Per questo, l’ambiente deve essere curato, armonioso, bello e vero. Gli adulti – genitori, insegnanti, educatori – sono modelli viventi: il loro modo di parlare, muoversi, relazionarsi e persino di pensare diventa materiale educativo.
– Le attività quotidiane (cucinare, pulire, stirare etc.) vengono svolte con sacralità all’ interno delle mura domestiche per permettere al bambino di osservare la processualità di ogni azione affinché il suo mondo sia ricco di senso.
– I gesti rituali, come il saluto del mattino o il racconto della fiaba, creano sicurezza e fiducia, rafforzano il senso dell’ Io che sta nascendo nel bambino.
– L’educazione morale non è impartita con regole, ma vissuta attraverso l’esempio.
Ritmo e ripetizione: nutrimento per l’anima e benessere per il corpo.
Il ritmo è considerato un principio vitale. Le giornate, le settimane e le stagioni seguono una struttura armonica e prevedibile:
– Ritmo giornaliero: alternanza tra attività libere e guidate, gioco e riposo, movimento e quiete, espansione e concentrazione.
– Ritmo settimanale: ogni giorno ha un’attività artistica o pratica dominante (es. lunedì pittura, martedì modellaggio).
– Ritmo annuale: le feste stagionali (San Michele, Natale, Pasqua, San Giovanni) scandiscono il tempo e collegano il bambino al ciclo della natura in un respiro più ampio.

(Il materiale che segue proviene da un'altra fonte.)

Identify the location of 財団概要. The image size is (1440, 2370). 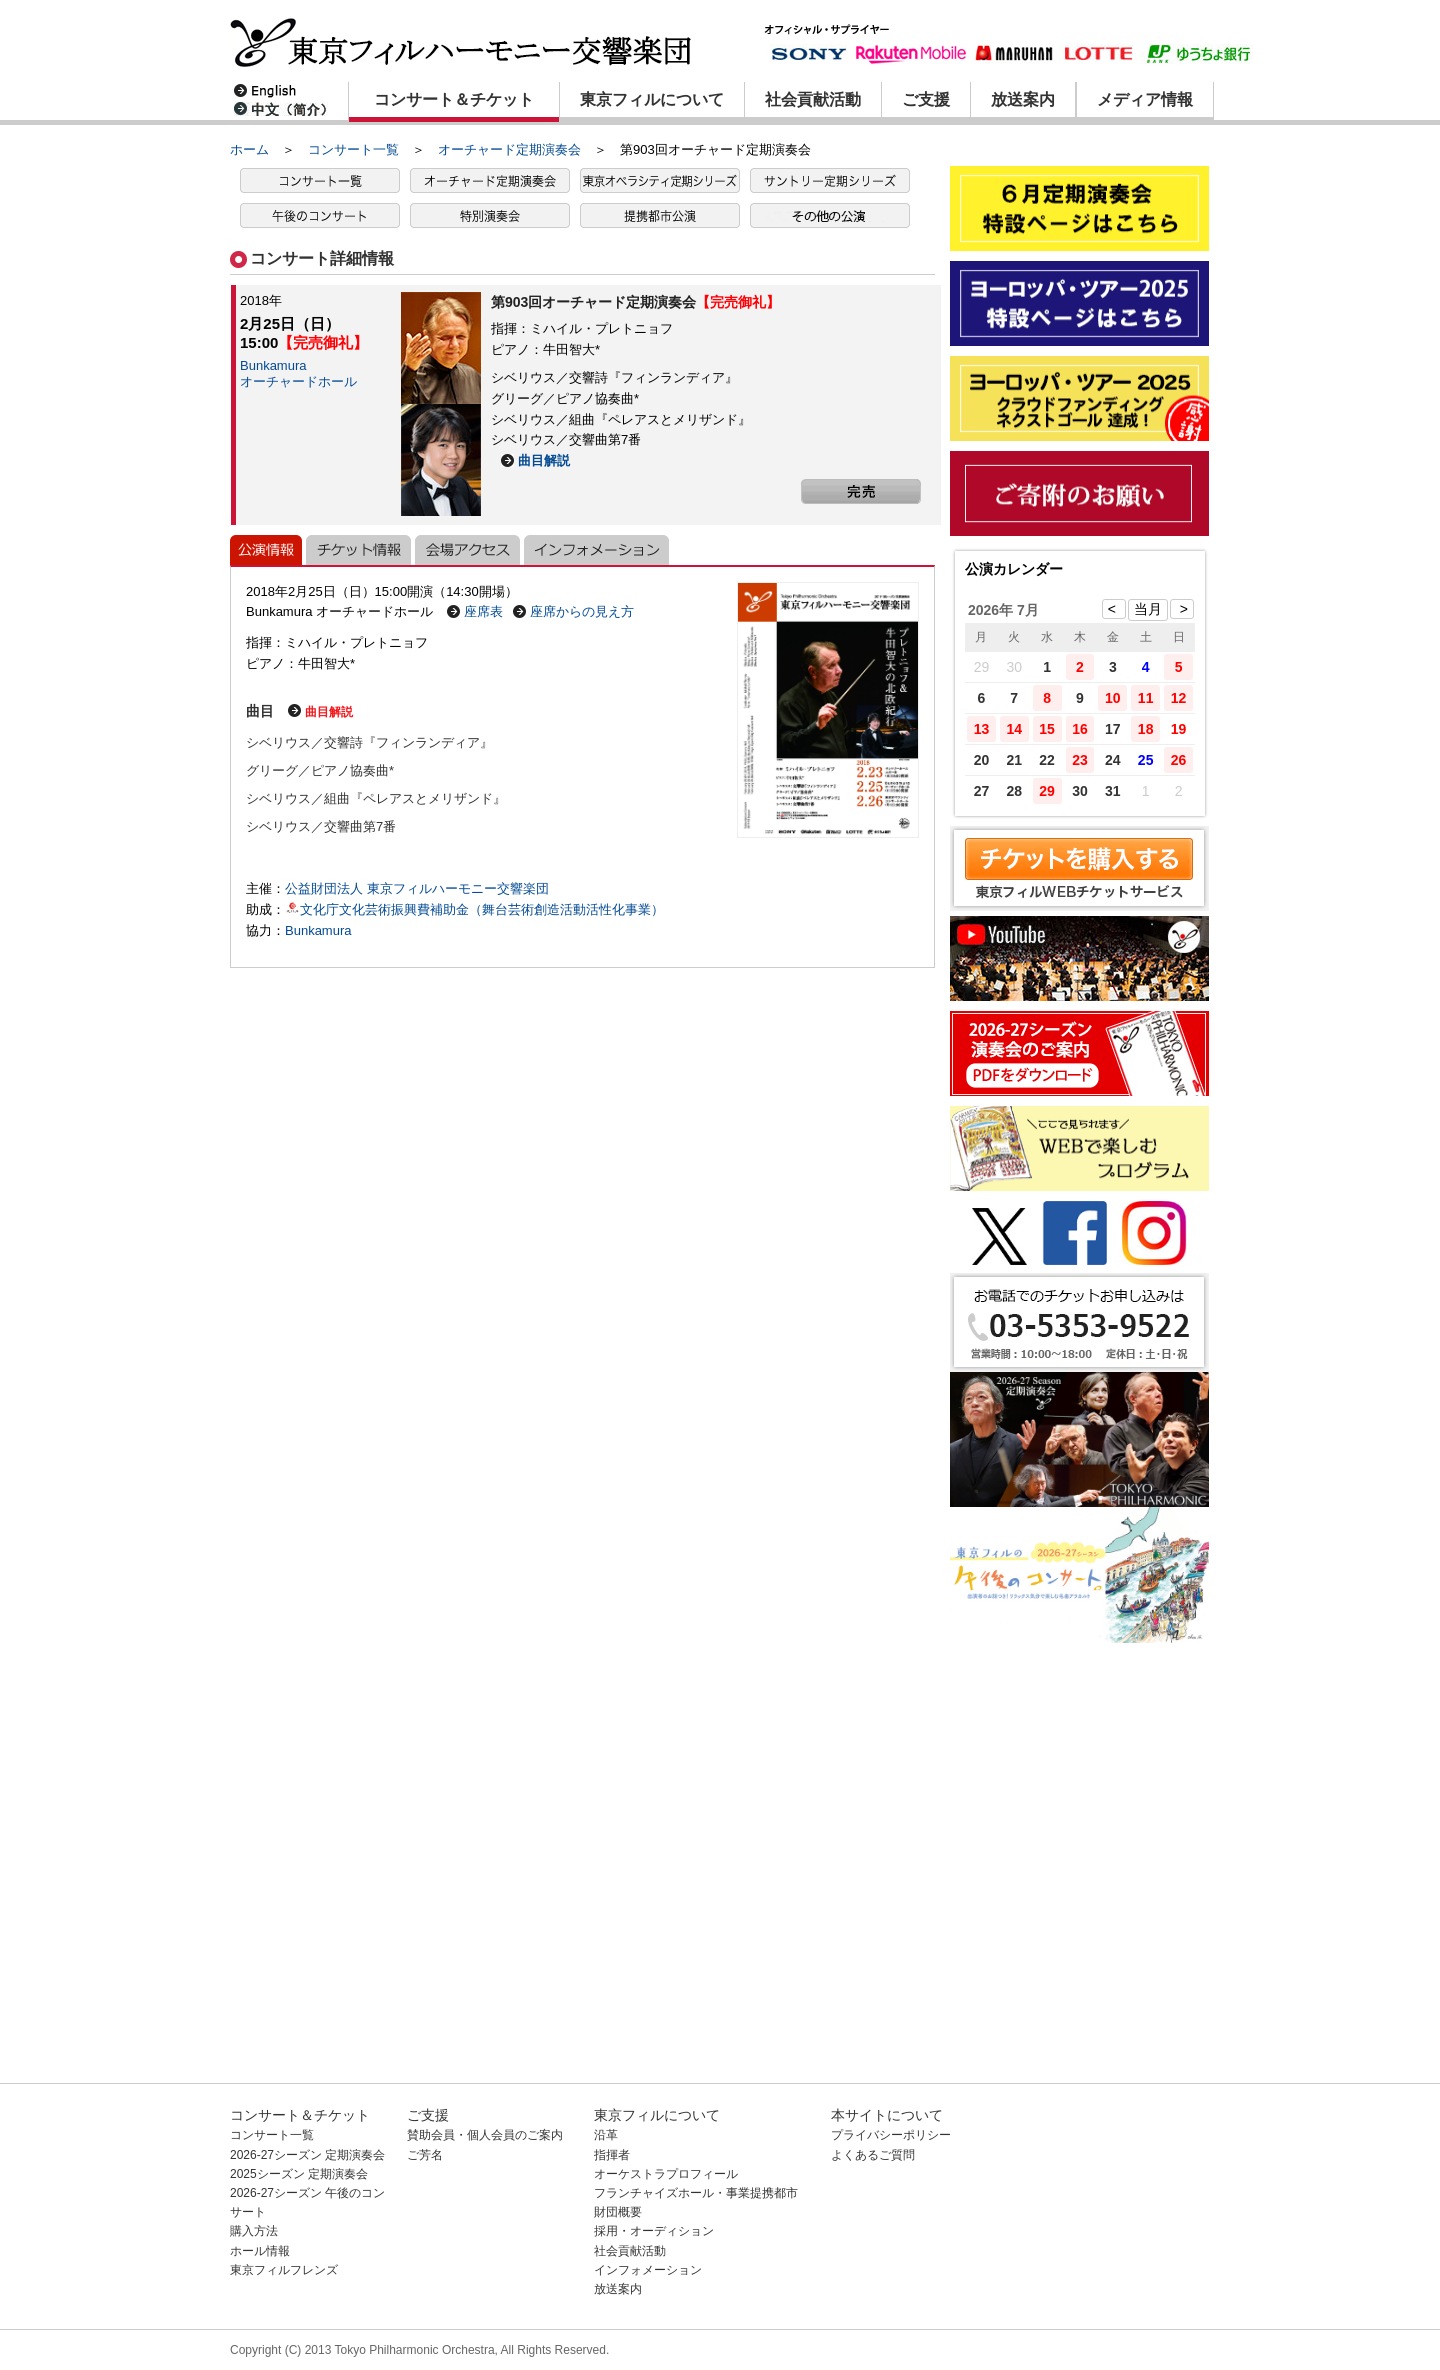
(618, 2212).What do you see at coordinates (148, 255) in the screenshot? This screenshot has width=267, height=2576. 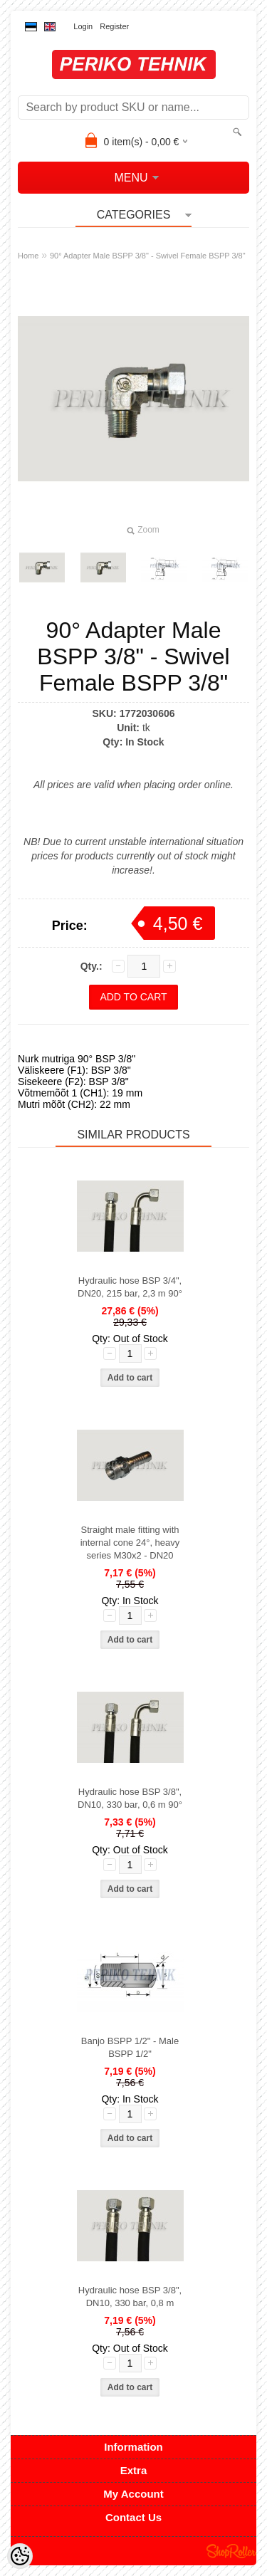 I see `90° Adapter Male BSPP 3/8" - Swivel Female BSPP 3/8"` at bounding box center [148, 255].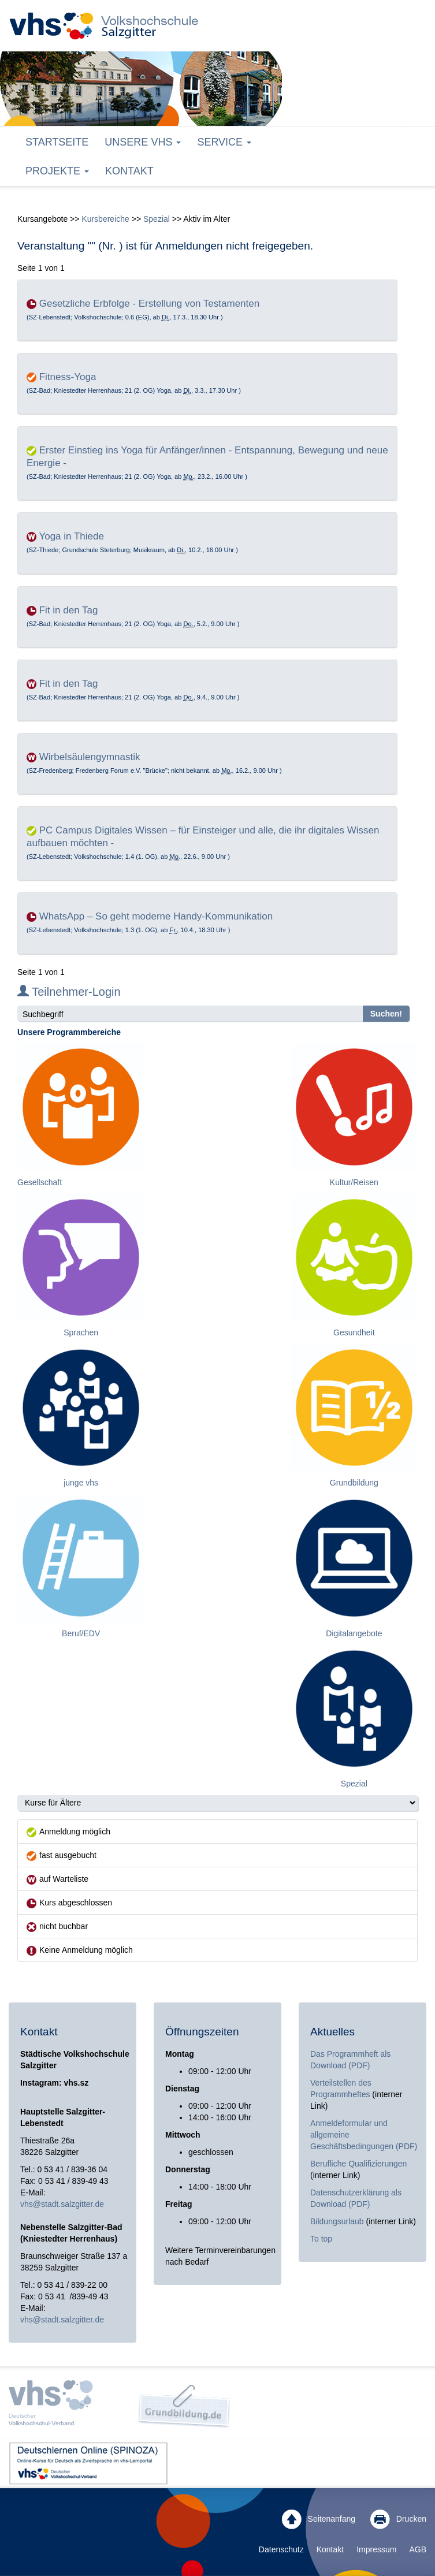 Image resolution: width=435 pixels, height=2576 pixels. Describe the element at coordinates (149, 303) in the screenshot. I see `Gesetzliche Erbfolge - Erstellung von Testamenten` at that location.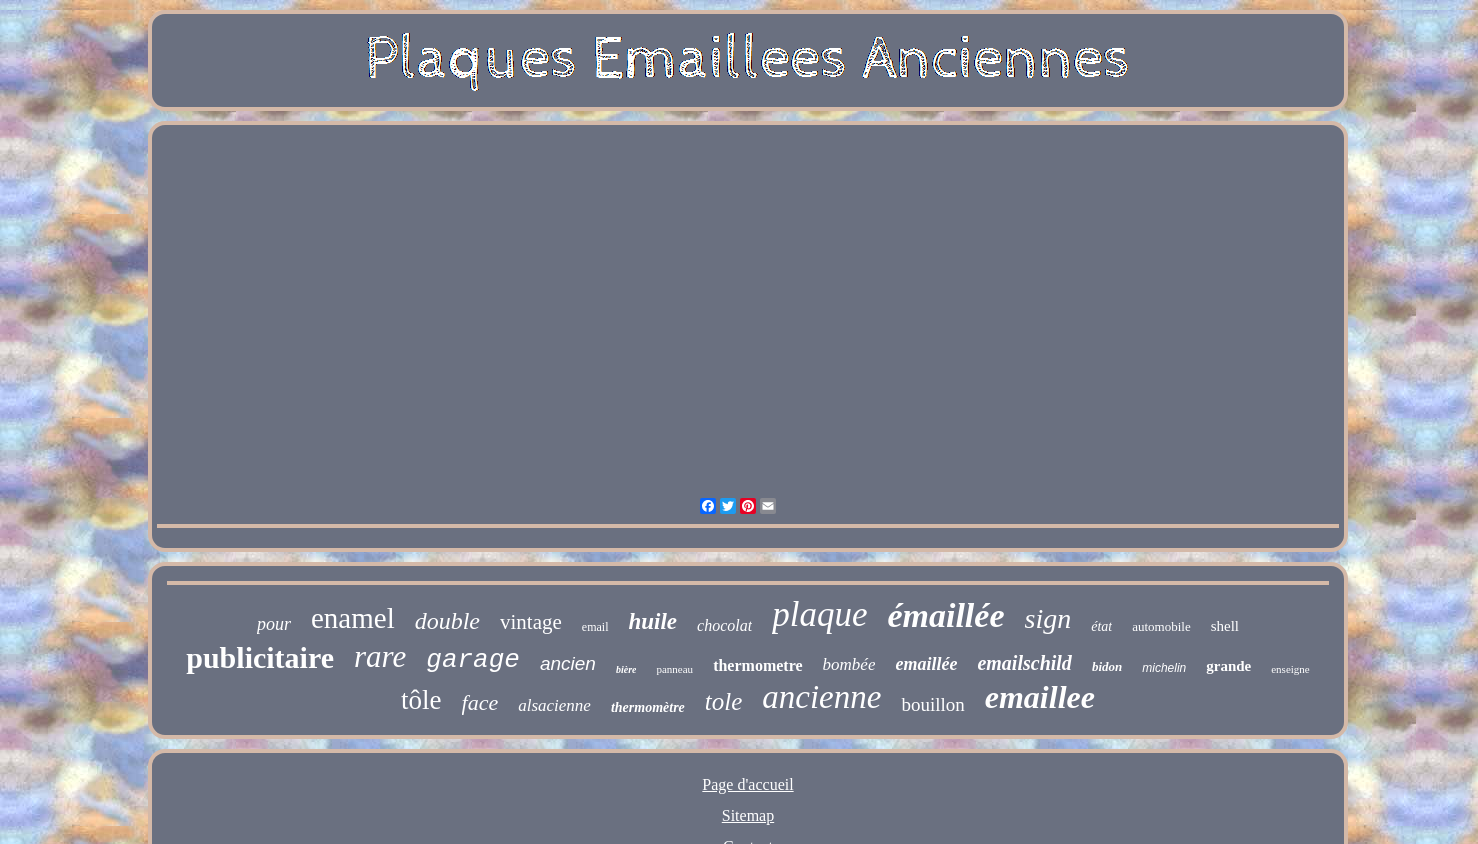 This screenshot has width=1478, height=844. I want to click on Sitemap, so click(748, 815).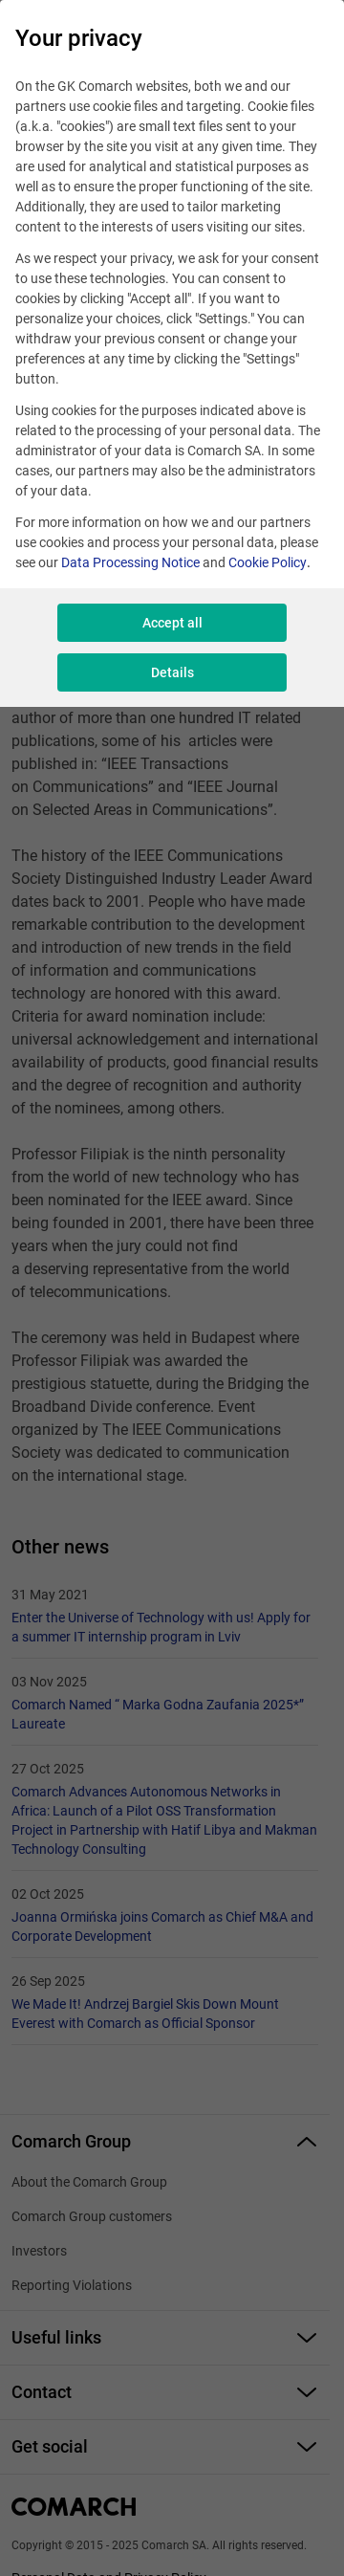  I want to click on Cookie Policy, so click(267, 562).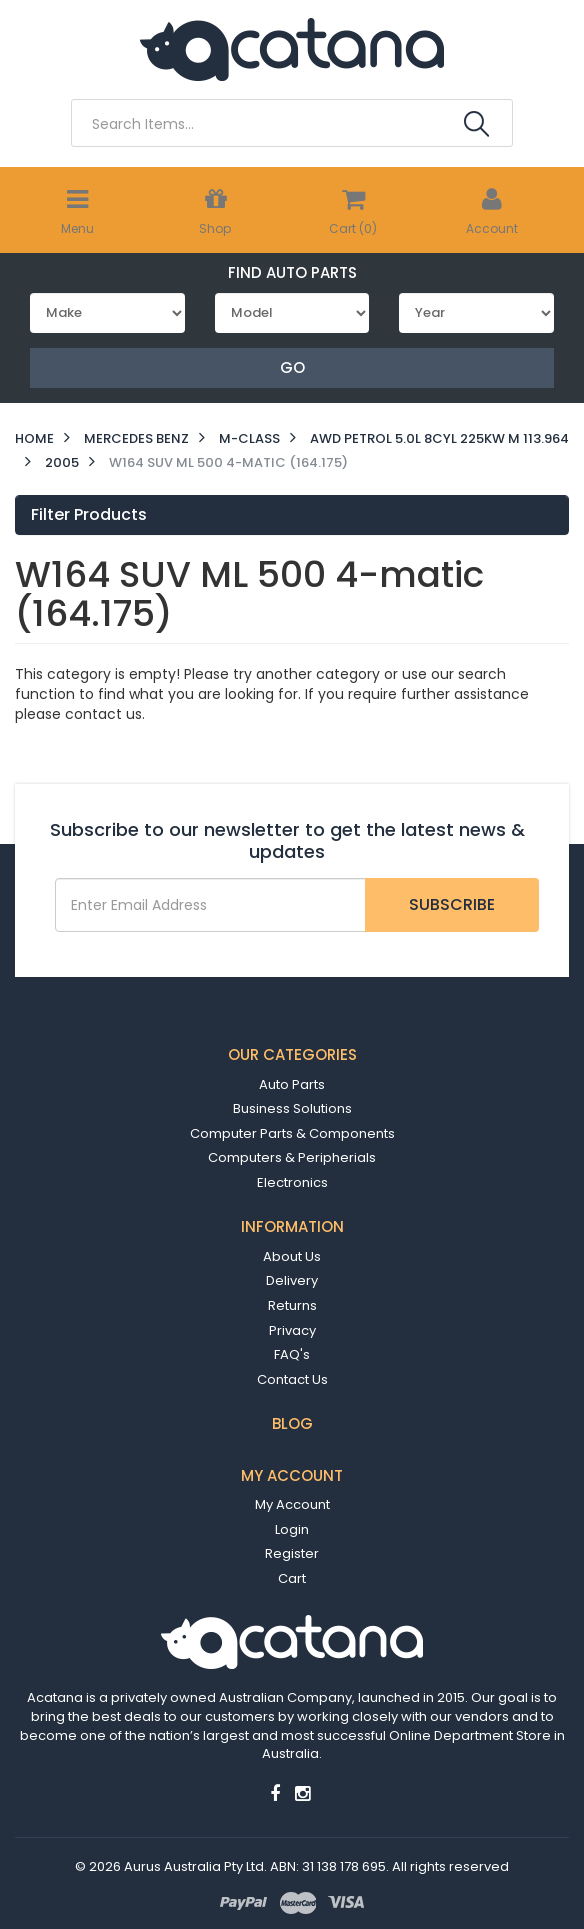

Questa ripetizione non è monotona, ma rassicurante: crea un senso di ordine interiore e favorisce lo sviluppo dell’autonomia e delle forze di crescita; alimenta nei bambini la percezione della magia che li circonda attraverso l’ atmosfera delle ricorrenze accuratamente pensata e vissuta per loro è con loro con devozione.
Il gioco libero e l’ambiente preparato
Nel primo settennio, il gioco è una attività vitale del bambino. Nelle scuole Waldorf, gli spazi sono pensati per stimolare la fantasia e il movimento:
– Materiali naturali (legno, lana, seta) invitano alla creatività e sono determinanti per un sano sviluppo dei sensi.
– I giocattoli sono semplici e non definiti, per lasciare spazio all’immaginazione.
– Il gioco non è diretto dall’adulto, ma osservato con amore e rispettato.
Attraverso il gioco, il bambino elabora esperienze, sviluppa la volontà e costruisce relazioni, impara a testare i propri limiti sotto lo sguardo del Maestro.
Le fiabe: nutrimento per l’anima
Ogni giorno, l’insegnante racconta una fiaba tradizionale, senza dare spiegazioni sulla trama o sui personaggi.
La parola viva, il ritmo narrativo e il contenuto simbolico agiscono profondamente sull’anima del bambino, stimolando l’immaginazione e offrendo immagini interiori che lo accompagnano nel suo sviluppo.
Educare alla libertà, non alla prestazione
Nel primo settennio non si insegna a leggere, scrivere o fare calcoli in modo formale. L’obiettivo non è anticipare l’intelletto, ma rafforzare la volontà, la fiducia e la gioia di vivere. Solo quando il bambino manifesta i segni della maturità scolare (inizio della seconda dentizione, cambiamento della frequenza cardiaca, maturità adeguata della motricità fine e delle competenze sociali) si apre la porta all’apprendimento cognitivo.
Il primo settennio nella pedagogia Waldorf è un invito a rallentare ( spesso ci riferiamo a questa pedagogia come alla “Pedagogia della lentezza”) osservare e rispettare il mistero della crescita. È un’educazione che non forma solo studenti, ma esseri umani liberi, con adeguate forze vitali che possono essere impegnate con profitto in tutti gli ambiti affinché questi siano pronti ad affrontare con creatività le sfide del loro futuro e di quello dell’ Umanità.